Last weekend my husband, our dog and I spent some time at Belknap Hot Springs in the part of the McKenzie River corridor that was thankfully spared by the horrific wildfire that swept through last September. (This article in Catch Magazine really sums up both the magic and the devastation of the affected area.)
The Upper McKenzie is special to me for another reason. My daughter was married here five years ago, and her perfect September day under the towering firs and bubbling river was also my sister’s last visit to Oregon before her death. All of humanity exists for me in that corridor.
Our trip to Belknap followed two days camping in the higher elevation of the Three Sisters Wilderness, where we hiked through the charred remnants of trees blazed during the massive Pole Creek burn nine years ago.
The contrast between the 26,000 acres of skeletal ghost trees and the lush, verdant mountain retreat reminded me of the difference between summer 2020 and this current summer. Like the random lightning strike that started the 2012 Pole Creek Fire, COVID-19 appeared suddenly, feasting upon the people in its path—particularly the vulnerable.
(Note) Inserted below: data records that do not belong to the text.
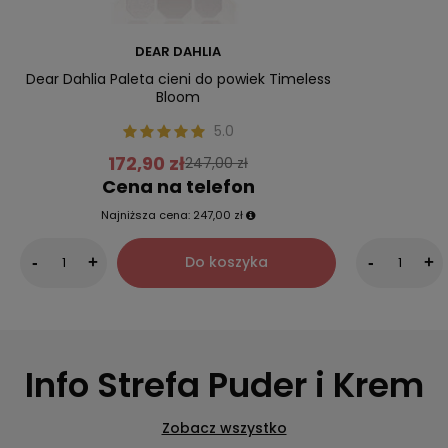
DEAR DAHLIA
Dear Dahlia Paleta cieni do powiek Timeless
Bloom
5.0
172,90 zł
247,00 zł
Cena na telefon
Najniższa cena:
247,00 zł
Do koszyka
-
+
-
+
Info Strefa Puder i Krem
Zobacz wszystko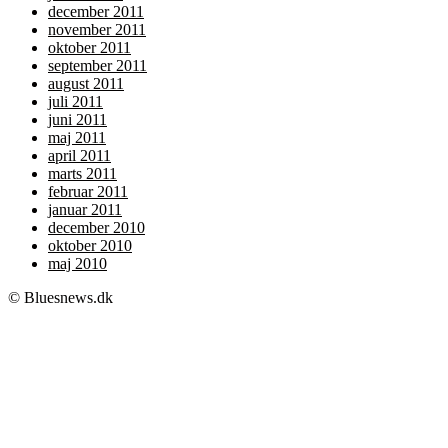
december 2011
november 2011
oktober 2011
september 2011
august 2011
juli 2011
juni 2011
maj 2011
april 2011
marts 2011
februar 2011
januar 2011
december 2010
oktober 2010
maj 2010
© Bluesnews.dk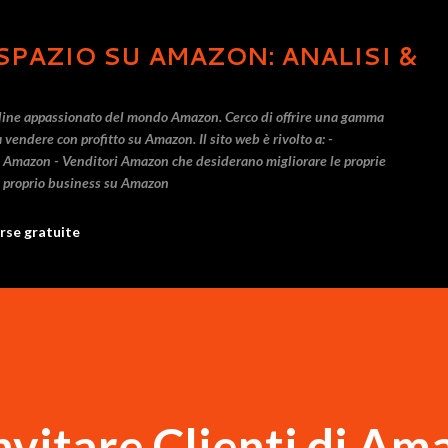
Passa ai contenuti principali
SPAZIO SU AMAZON: ANALISI &
line appassionato del mondo Amazon. Cerco di offrire una gamma
a vendere con profitto su Amazon. Il sito web è rivolto a: -
u Amazon - Venditori Amazon che desiderano migliorare le proprie
l proprio business su Amazon
rse gratuite
invitare Clienti di A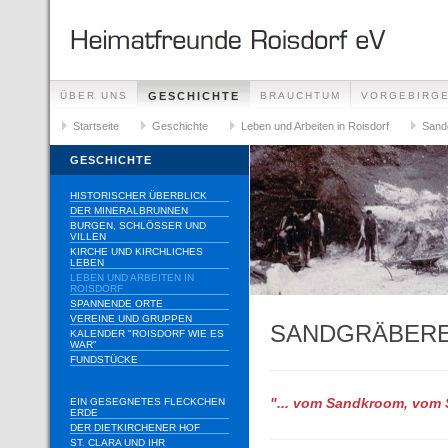
ÜBER UNS
GESCHICHTE
BRAUCHTUM
VORGEBIRG
Startseite
Geschichte
Leben und Arbeiten in Roisdorf
Sand
GESCHICHTE
HISTORISCHER ÜBERBLICK
DER MINERALBRUNNEN
BURGEN, SCHLÖSSER UND
VILLEN
KIRCHE UND KIRCHLICHES
LEBEN
LEBEN UND ARBEITEN IN
ROISDORF
SPANNENDE ORTE
VEREINE UND GRUPPEN
SANDGRÄBERE
KALENDER "ROISDORF WIE ES
WAR"
FUNDSTÜCKE
EIN GESEGNETES FLECKCHEN
"... vom Sandkroom, vom 
ERDE
DER DIETKIRCHENER HOF
ST. CLARA UND IHR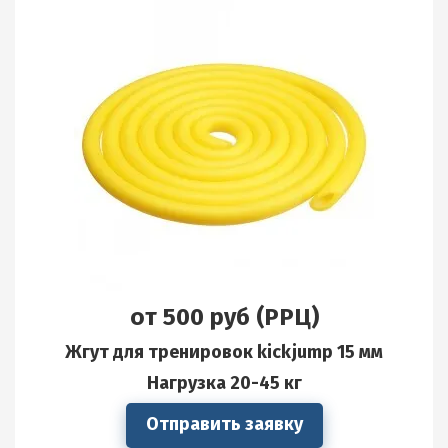
от 500 руб (РРЦ)
Жгут для тренировок kickjump 15 мм
Нагрузка 20-45 кг
Отправить заявку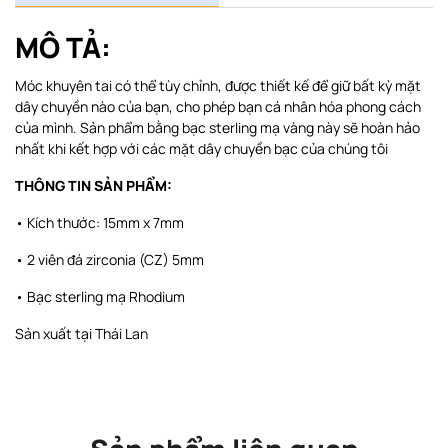
MÔ TẢ:
Móc khuyên tai có thể tùy chỉnh, được thiết kế để giữ bất kỳ mặt
dây chuyền nào của bạn, cho phép bạn cá nhân hóa phong cách
của mình. Sản phẩm bằng bạc sterling mạ vàng này sẽ hoàn hảo
nhất khi kết hợp với các mặt dây chuyền bạc của chúng tôi
THÔNG TIN SẢN PHẨM:
• Kích thước: 15mm x 7mm
• 2 viên đá zirconia (CZ) 5mm
• Bạc sterling mạ Rhodium
Sản xuất tại Thái Lan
Though the psychological toll wrought by the pandemic will be felt for years, I’m grateful for the speed at which effective vaccines were developed and deployed. At least in this country. Traveling without fear of contracting a deadly disease is something I’ll never again take for granted.
For me, this summer has felt like an interstices filled with grace. Space in which to regroup and reassess. Now that I’m between Faultland’s launch and my next writing project, I keep reminding myself that I don’t need to be in a hurry to churn something out.
But reader, I fight this impulse to just be. Oh, do I.
I’m a meditation dropout. My monkey mind too undisciplined for regular interludes of contemplation. Like a hungry fire, my mind seizes on potential fuel. It longs to produce, to create, to pursue and to dominate. So many unfinished novels. And what about the memoir I keep tweaking? Or that half-heartedly cobbled together collection of stories I’ve relegated to the far reaches of my Dropbox?
Luckily, I have several editing projects lined up, and I’m neck-deep in one that’s particularly intriguing. The hours spent on other people’s work feels like the only true respite from the COVID free-floating anxiety that still hovers around me like the mosquitoes we encountered on our recent camping adventure.
That said, at Belknap I did manage to have nearly 24 hours of true respite. Something about the ornate “secret garden” and the wall of green visible from the soaking pool spoke to the center of me. The place that holds my earliest memories. It jarred the awakening of quotidian life as a toddler in Vienna, where we lived in a gothic apartment complex adorned with a Roman-style pool and statuary. It reminded me that writing comes from that same deep well. The tension between aesthetic longing and the dissonant clash of reality. There is light there. Enough light to find one’s way, all in good time.
Sounds like you had a beautiful camping trip. Memories. Also writing and taking breaks. Solace.